Wednesday, September 30, 2015

My 28th year

As I turn the page stepping into my 28th year, I can't help but feel excited. It is apparent that I believe in silver linings, often thriving on new beginnings. Those that know me well have heard "every day is a fresh start, a new beginning" come from my mouth more than they can count. So often that my go to quote when either myself or a friend is struggling becomes annoying. At one point my husband has raised his voice at me saying "sometimes I wish you weren't always so Damn positive!!". I have days of darkness just like the next person and when I fall I fall hard. But what would life be if we lived in the past? How could we appreciate the good without bad? Every dark cloud has a silver lining. I truly believe this to be true. We can't change our past. It doesn't define who we are, but shapes our personalities and pathes the way to our future.

During our staff meeting the other day my boss told us that we should give ourselves 5 minutes to wallow, be upset or crumble. After all we are human and there are times that we need the emotional release. After those 5 minutes, however, it is important to turn the page and move on. This struck me as the most incredible bit of advice I've ever received. Life is hard, and we were born to fight. We will do so until the day we die. That is what makes life so rewarding and precious. Some of have been chosen to fight harder than others. We were all given life and the events we face both good and bad are our stories. I'm drawing near to the end of another chapter in mine. I'm ready to say goodbye to 27 and press on.

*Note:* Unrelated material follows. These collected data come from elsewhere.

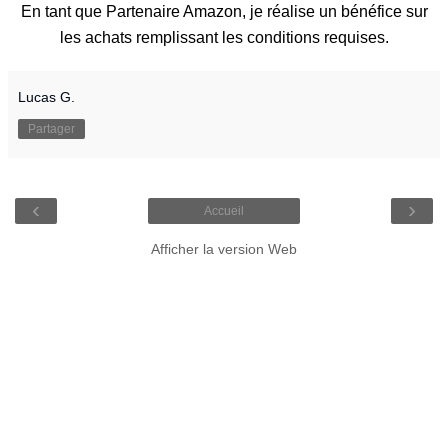
En tant que Partenaire Amazon, je réalise un bénéfice sur
les achats remplissant les conditions requises.
Lucas G.
Partager
‹
›
Accueil
Afficher la version Web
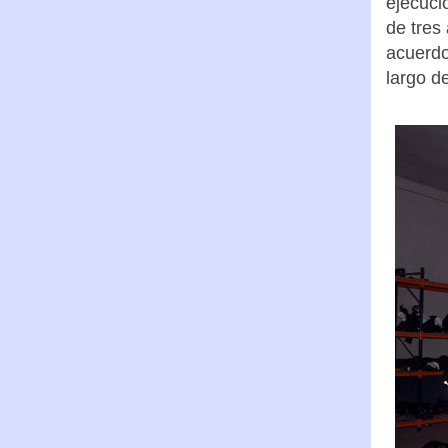
ejecuci
de tres
acuerdo
largo d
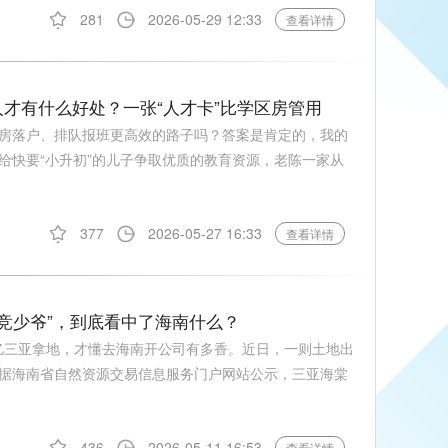
281
2026-05-29 12:33
查看详情
才有什么好处？一张“人才卡”比学区房管用
房落户、排队报班更高效的路子吗？答案是肯定的，我的
给快要“小升初”的儿子争取优质的教育资源，老陈一家从
377
2026-05-27 16:33
查看详情
“电竞少爷”，到底看中了海南什么？
7亿三亚拿地，才懂去海南开公司有多香。近日，一则土地出
据海南省自然资源交易信息服务门户网站公示，三亚海棠
436
2026-05-11 16:53
查看详情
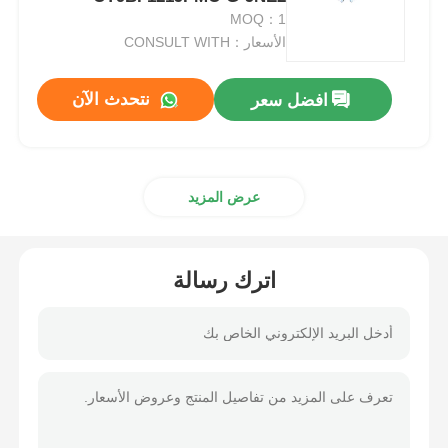
MOQ：1
الأسعار：CONSULT WITH
وحدة متحكم MCU
نتحدث الآن
افضل سعر
نظام على رقاقة
وحدة تحكم MPU
عرض المزيد
CPLD PLD
اترك رسالة
كاشف الحرارة تحت الحمراء
رقاقة IC DSP
شريحة ذاكرة DRAM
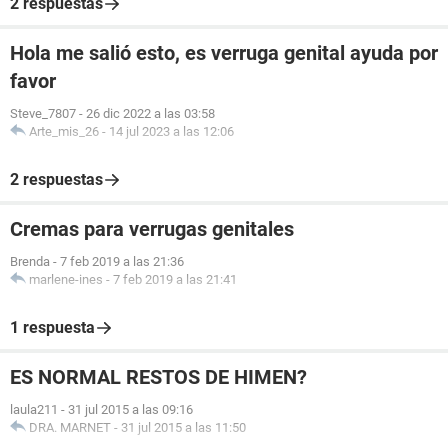
2 respuestas
Hola me salió esto, es verruga genital ayuda por
favor
Steve_7807
-
26 dic 2022 a las 03:58
Arte_mis_26
-
14 jul 2023 a las 12:06
2 respuestas
Cremas para verrugas genitales
Brenda
-
7 feb 2019 a las 21:36
marlene-ines
-
7 feb 2019 a las 21:41
1 respuesta
ES NORMAL RESTOS DE HIMEN?
laula211
-
31 jul 2015 a las 09:16
DRA. MARNET
-
31 jul 2015 a las 11:50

Reflecting on this past year I would have never imagined it to turn out as it did. At the age of 27 I was faced with my 3rd and 4th lumpectomy, a hystorectomy, and a diagnosis that lead to my double mastectomy. I lost my job, friendships ended and I walked through the storm at times wondering how I would make it to the end. But I kept walking, sometimes even crawling, and believed in the days ahead. Life for me didn't go as planned and I'm ok with that. Things beyond my control turned my world around and made my year one I will never forget. It may have been one of my worst years in a sense, but it was also one of my very best!! I told cancer no! I sent a hypothetical nuclear bomb destroying it before it had the chance to find me. I lost my breasts, but gained my health. On Friday I will recive another big expansion putting me another fill closer to the end of the expansion and reconstruction process. I lost my job and gained a new career in which I am surrounded by some of the most supportive and incredible women I've ever met. Friendships died, while new ones bloomed. I couldn't be more thankful for the way I grew in more ways than I could explain and my life changed over the year.

Life is a roller coaster. If we were constantly ridding at the top would we feel the thrill of the climb or the anxiety of the fall? Would we be able to feel complete thankfulness if things were perfect 100% of the time? What is your idea of perfect anyhow? Does it even exsist? Live the life you were given. Give yourself time to crumble when needed then pick yourself back up and enjoy the climb back up. Find your silver linings in even the darkest of clouds and cherish the little things.

I am ecstatic to say goodbye to 27, and welcome my 28th year with open arms. This year is going to be my best one yet. I will have my exchange surgery drawing near the end of my mastectomy journey. I will be celebrating my 10 year wedding anniverary with the most incredible man. Our beautiful miracle will be turning 7. Our beautiful daughter that after years of infertility treatments we didn't know we would ever have! It is true that some of our worst years lead to those that turn out to be our very best. I can't wait to see what is in store for me, or where life takes me. I can't wait to begin my 28th year.